Work item =>
Write out again, exactly as they appear, the lines from the start of the data below through the line with "de mes exigen"; no pictures.

Supplied entries =>
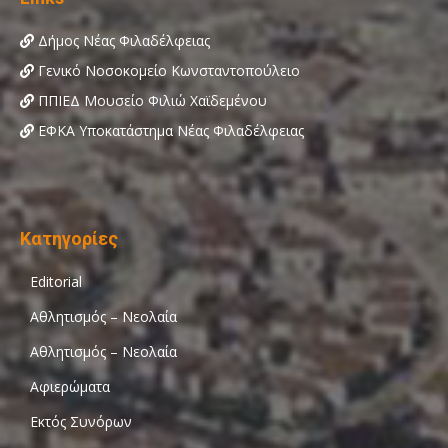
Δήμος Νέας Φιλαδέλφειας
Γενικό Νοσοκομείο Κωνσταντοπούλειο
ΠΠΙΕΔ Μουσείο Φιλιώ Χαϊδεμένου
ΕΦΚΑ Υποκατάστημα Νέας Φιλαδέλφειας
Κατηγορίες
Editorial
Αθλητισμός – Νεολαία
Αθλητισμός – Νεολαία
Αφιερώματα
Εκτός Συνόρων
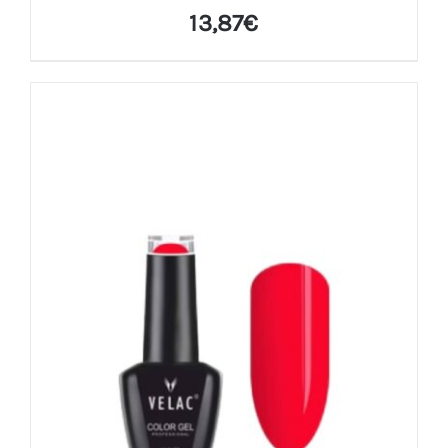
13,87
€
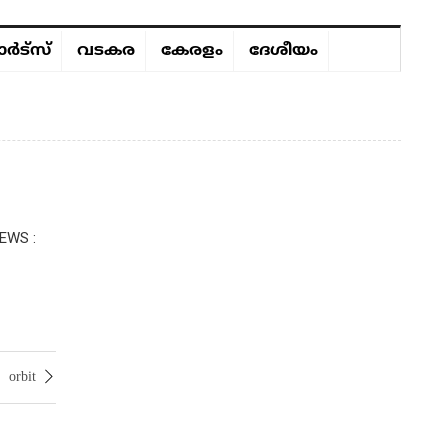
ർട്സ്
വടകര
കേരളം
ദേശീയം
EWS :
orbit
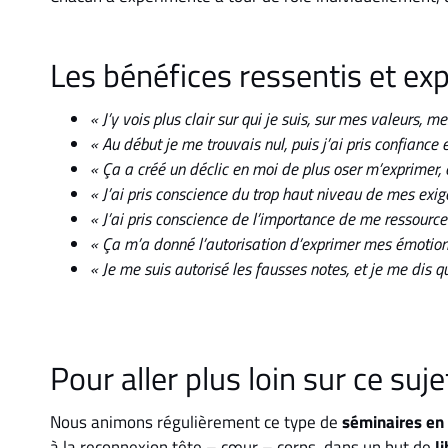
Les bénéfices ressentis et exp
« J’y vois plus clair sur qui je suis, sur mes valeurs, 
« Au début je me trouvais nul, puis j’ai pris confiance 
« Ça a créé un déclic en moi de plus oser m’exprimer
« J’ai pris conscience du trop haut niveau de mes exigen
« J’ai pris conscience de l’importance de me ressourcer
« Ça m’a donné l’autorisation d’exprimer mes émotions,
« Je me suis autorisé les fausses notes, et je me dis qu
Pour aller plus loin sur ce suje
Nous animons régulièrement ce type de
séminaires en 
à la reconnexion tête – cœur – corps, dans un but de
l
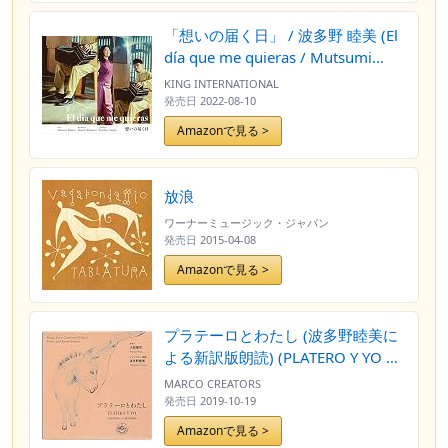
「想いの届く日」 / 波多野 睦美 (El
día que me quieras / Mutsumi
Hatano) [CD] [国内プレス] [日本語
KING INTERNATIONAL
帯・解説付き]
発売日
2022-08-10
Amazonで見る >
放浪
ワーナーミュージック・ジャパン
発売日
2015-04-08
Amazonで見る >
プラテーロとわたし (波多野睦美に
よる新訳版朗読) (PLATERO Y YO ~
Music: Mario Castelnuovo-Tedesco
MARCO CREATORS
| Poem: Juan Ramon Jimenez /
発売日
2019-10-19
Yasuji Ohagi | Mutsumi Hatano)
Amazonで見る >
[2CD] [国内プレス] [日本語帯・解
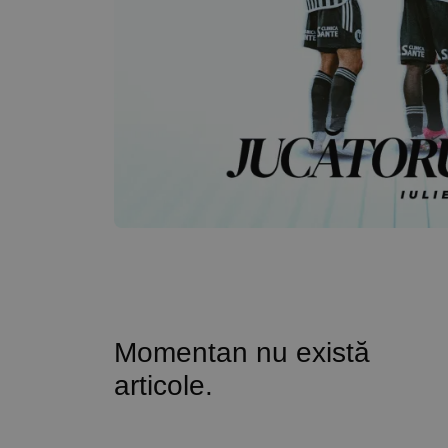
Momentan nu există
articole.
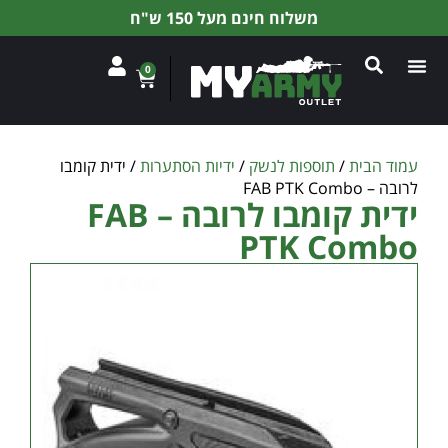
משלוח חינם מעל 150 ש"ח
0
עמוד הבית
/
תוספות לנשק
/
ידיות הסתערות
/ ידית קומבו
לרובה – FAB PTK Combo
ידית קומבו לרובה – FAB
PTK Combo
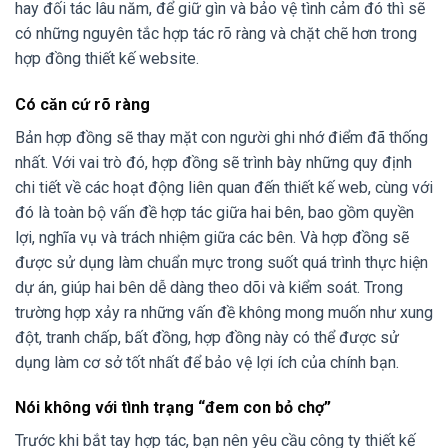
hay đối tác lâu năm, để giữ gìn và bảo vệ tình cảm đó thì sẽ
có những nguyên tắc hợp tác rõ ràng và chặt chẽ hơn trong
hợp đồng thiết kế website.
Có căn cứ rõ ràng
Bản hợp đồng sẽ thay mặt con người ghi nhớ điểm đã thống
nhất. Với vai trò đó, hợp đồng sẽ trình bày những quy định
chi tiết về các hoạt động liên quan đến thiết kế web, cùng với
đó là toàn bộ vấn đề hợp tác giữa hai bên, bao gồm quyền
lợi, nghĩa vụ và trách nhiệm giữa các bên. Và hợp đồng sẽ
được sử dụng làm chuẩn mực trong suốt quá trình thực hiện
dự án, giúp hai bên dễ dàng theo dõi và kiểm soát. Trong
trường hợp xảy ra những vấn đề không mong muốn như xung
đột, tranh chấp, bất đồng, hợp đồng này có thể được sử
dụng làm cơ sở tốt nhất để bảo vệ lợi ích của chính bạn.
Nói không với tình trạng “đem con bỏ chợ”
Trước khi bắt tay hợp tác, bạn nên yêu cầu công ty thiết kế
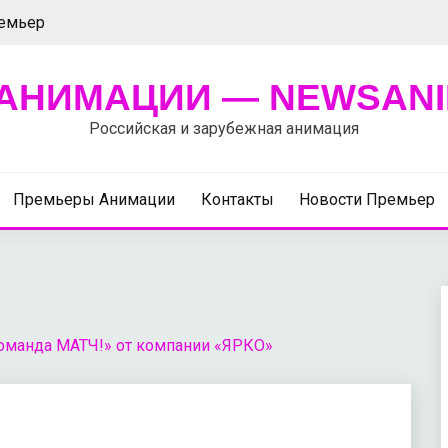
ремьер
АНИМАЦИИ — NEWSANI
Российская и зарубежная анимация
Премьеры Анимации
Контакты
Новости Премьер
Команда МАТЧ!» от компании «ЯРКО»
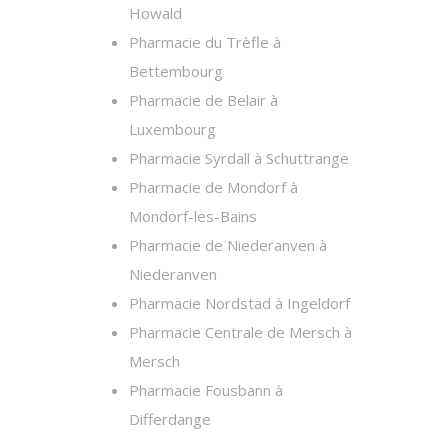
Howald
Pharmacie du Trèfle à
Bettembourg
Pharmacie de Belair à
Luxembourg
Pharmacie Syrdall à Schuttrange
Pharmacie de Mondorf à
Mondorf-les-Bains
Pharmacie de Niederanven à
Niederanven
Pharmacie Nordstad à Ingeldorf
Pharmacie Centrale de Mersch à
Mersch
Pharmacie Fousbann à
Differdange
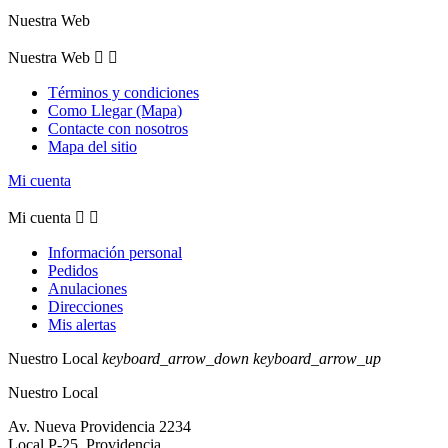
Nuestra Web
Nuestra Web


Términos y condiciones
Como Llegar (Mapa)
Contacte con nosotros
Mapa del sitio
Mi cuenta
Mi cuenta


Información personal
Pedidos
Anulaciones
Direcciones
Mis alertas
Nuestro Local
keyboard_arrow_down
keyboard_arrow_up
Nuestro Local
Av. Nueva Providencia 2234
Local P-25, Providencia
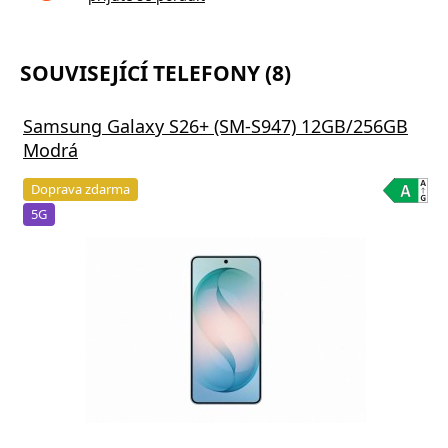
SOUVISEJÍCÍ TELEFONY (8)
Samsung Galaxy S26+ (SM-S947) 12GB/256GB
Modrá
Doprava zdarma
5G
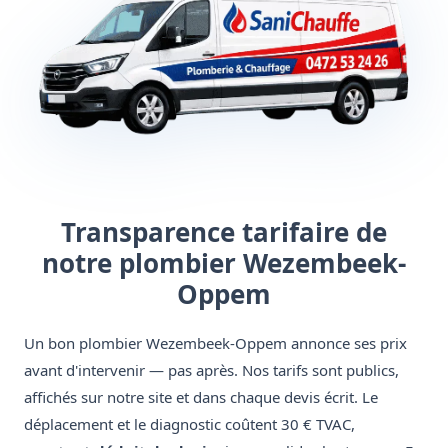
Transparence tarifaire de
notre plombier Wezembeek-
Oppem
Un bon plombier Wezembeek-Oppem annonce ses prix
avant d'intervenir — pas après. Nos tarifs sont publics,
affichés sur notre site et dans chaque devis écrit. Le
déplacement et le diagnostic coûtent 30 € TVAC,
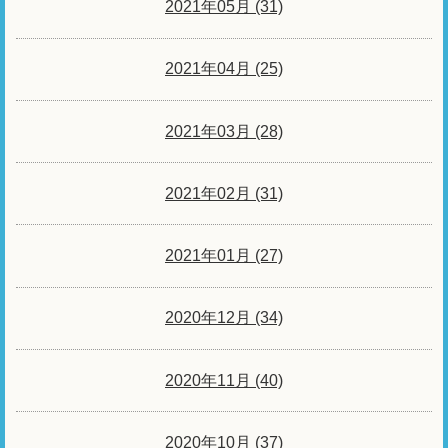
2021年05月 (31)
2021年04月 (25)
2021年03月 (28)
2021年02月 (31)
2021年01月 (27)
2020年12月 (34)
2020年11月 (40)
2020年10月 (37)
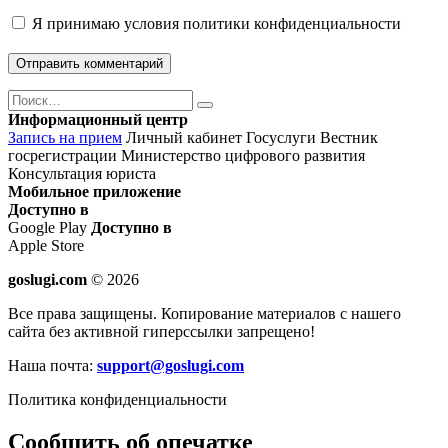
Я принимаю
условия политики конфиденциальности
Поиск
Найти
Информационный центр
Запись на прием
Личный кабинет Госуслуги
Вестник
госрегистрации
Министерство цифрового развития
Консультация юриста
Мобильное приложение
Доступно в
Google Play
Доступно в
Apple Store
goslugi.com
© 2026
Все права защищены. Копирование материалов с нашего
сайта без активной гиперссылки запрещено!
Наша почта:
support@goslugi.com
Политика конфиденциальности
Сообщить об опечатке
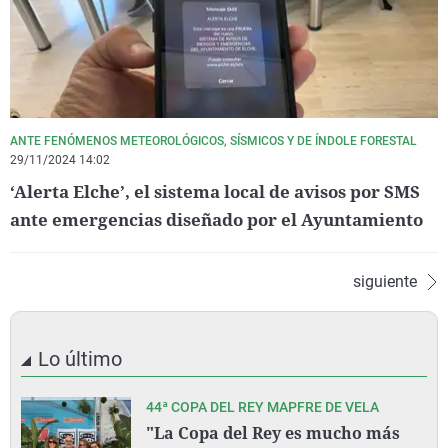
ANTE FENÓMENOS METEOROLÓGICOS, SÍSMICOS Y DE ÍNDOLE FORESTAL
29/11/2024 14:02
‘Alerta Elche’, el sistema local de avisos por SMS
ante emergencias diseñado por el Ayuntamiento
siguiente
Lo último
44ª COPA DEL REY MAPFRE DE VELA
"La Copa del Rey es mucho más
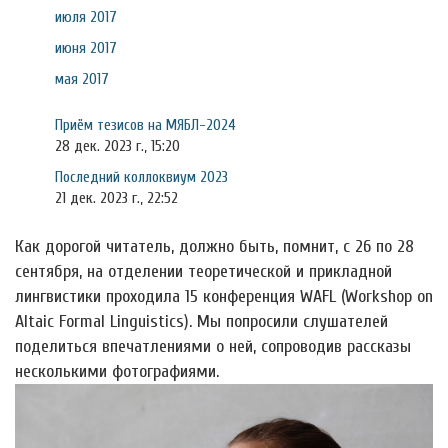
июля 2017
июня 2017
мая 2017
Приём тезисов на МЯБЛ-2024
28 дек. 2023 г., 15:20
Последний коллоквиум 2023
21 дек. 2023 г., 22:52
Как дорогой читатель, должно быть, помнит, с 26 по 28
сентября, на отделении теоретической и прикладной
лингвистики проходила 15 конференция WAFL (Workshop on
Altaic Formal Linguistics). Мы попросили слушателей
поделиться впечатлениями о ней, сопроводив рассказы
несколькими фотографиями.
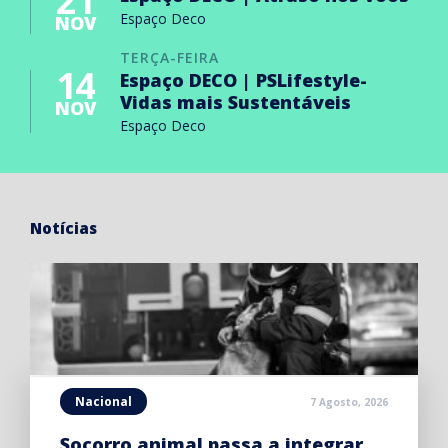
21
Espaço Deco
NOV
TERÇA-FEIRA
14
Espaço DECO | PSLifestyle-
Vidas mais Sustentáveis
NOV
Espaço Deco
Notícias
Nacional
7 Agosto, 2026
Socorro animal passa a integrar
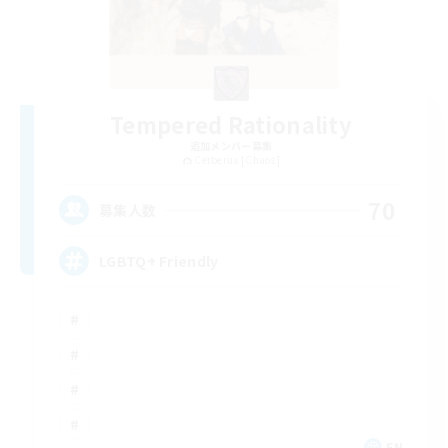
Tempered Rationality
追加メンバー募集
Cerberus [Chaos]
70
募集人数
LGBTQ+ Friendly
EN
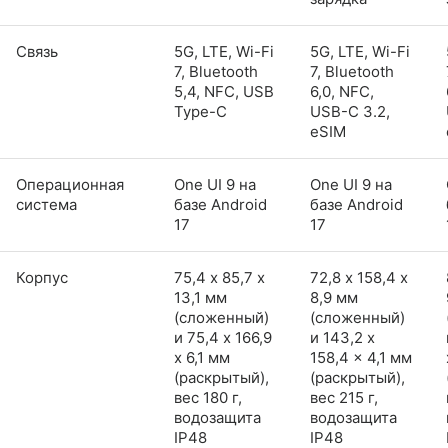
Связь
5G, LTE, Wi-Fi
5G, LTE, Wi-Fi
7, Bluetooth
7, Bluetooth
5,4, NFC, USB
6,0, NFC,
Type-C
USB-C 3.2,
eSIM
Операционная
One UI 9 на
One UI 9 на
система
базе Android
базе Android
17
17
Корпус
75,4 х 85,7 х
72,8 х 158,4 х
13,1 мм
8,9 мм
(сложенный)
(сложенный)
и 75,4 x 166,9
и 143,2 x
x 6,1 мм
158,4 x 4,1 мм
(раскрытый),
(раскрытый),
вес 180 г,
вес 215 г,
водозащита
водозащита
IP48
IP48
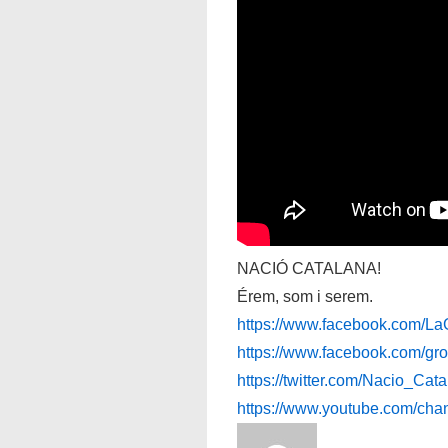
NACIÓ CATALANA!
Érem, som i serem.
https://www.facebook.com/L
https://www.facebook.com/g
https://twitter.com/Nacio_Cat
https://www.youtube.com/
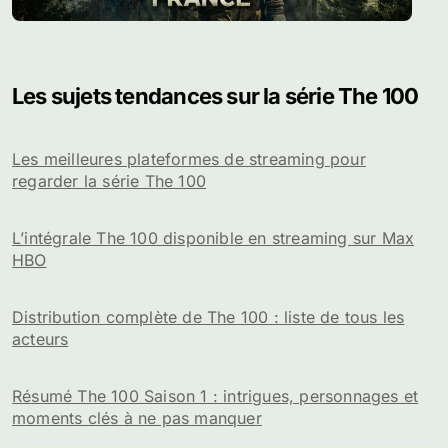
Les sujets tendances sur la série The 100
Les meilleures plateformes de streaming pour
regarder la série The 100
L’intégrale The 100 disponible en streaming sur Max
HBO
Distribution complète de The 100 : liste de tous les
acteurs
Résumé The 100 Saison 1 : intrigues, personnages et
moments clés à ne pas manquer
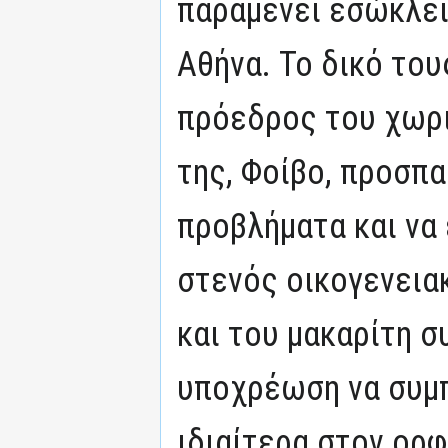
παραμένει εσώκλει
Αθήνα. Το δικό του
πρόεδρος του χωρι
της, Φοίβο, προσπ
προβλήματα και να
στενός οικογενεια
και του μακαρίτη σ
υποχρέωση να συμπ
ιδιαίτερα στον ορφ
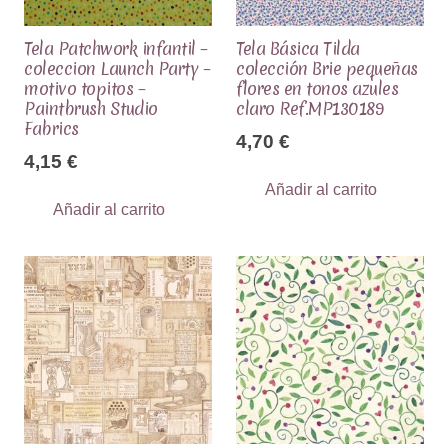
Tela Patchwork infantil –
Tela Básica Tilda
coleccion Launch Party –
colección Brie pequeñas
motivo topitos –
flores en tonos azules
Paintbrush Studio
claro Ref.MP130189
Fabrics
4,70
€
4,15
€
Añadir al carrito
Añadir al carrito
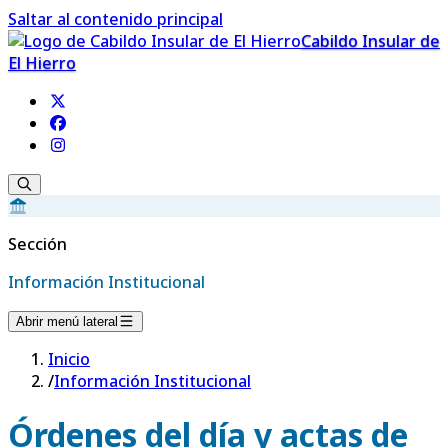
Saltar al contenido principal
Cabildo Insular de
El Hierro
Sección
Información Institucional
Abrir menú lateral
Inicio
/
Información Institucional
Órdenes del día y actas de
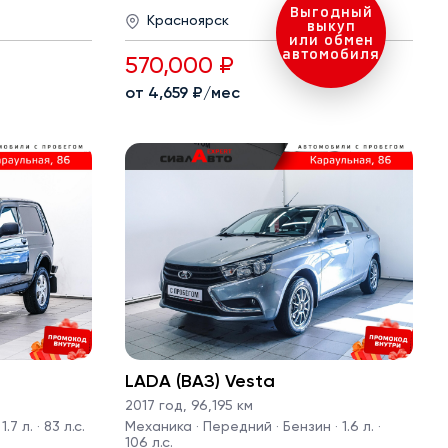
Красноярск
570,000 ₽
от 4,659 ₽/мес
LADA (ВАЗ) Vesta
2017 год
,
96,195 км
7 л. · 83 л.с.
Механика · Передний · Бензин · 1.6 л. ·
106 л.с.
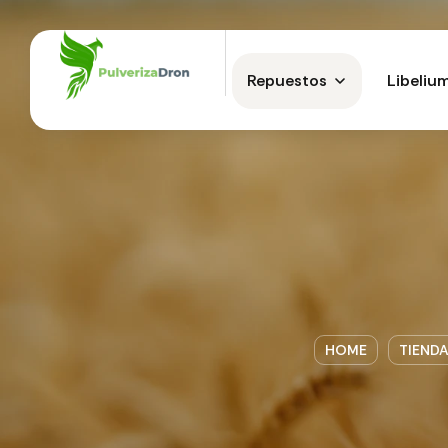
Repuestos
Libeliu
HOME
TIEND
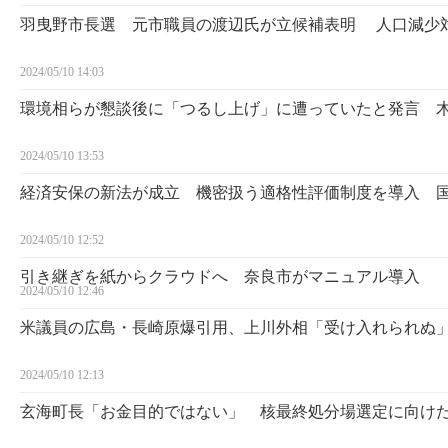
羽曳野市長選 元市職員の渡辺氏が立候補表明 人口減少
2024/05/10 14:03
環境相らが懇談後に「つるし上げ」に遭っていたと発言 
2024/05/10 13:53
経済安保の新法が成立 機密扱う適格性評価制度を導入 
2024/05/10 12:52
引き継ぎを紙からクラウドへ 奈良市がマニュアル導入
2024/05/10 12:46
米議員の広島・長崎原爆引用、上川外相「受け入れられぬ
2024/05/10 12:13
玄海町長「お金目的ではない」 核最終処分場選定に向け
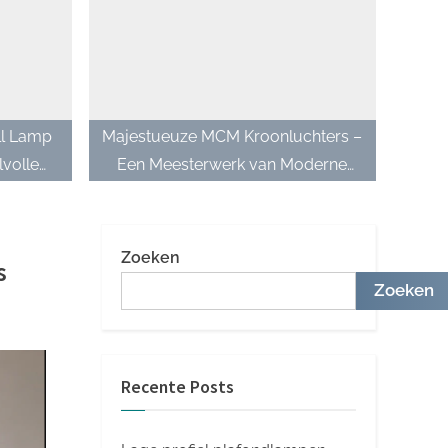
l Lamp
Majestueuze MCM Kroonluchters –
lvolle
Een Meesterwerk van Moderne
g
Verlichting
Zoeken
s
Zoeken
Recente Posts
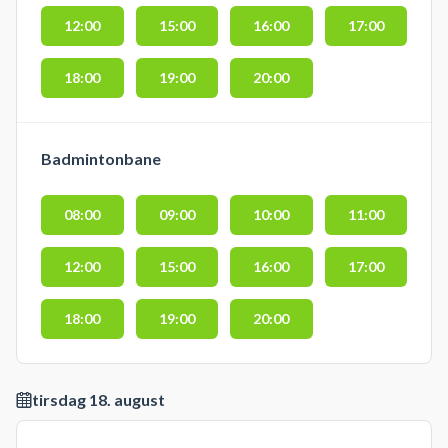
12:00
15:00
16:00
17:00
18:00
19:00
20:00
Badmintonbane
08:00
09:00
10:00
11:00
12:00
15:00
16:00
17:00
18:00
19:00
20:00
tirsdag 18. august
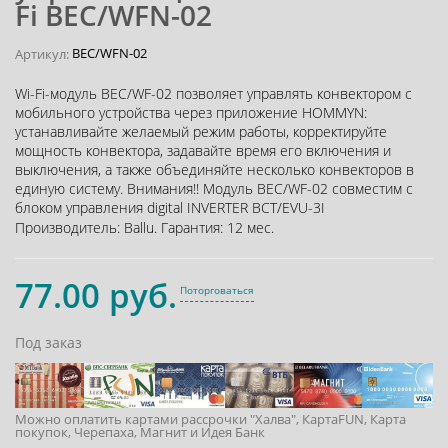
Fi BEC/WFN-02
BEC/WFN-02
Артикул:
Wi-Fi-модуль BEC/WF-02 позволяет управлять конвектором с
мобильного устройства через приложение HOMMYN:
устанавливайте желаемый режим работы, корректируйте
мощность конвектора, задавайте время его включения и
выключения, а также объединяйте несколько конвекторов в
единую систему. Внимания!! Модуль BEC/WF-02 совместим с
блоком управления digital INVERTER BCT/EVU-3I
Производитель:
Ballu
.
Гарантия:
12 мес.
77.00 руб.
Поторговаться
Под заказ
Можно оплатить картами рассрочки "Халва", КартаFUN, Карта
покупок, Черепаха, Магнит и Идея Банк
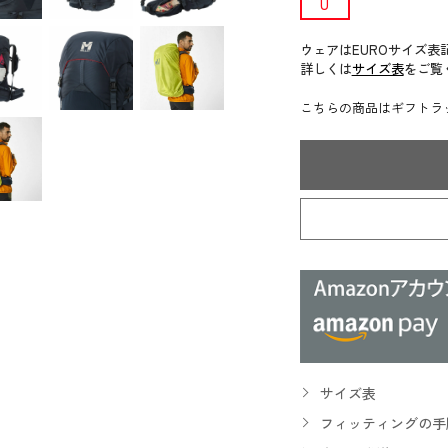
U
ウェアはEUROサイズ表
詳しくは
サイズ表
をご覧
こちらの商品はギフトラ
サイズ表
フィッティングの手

Output for this task =>
Δήμος Νέας Φιλαδέλφειας
Γενικό Νοσοκομείο Κωνσταντοπούλειο
ΠΠΙΕΔ Μουσείο Φιλιώ Χαϊδεμένου
ΕΦΚΑ Υποκατάστημα Νέας Φιλαδέλφειας
Κατηγορίες
Editorial
Αθλητισμός – Νεολαία
Αθλητισμός – Νεολαία
Αφιερώματα
Εκτός Συνόρων
13,87
€
ർട്സ്
വടകര
കേരളം
ദേശീയം
EWS :
orbit
Les bénéfices ressentis et exp
« J’y vois plus clair sur qui je suis, sur mes valeurs, 
« Au début je me trouvais nul, puis j’ai pris confiance 
« Ça a créé un déclic en moi de plus oser m’exprimer
« J’ai pris conscience du trop haut niveau de mes exigen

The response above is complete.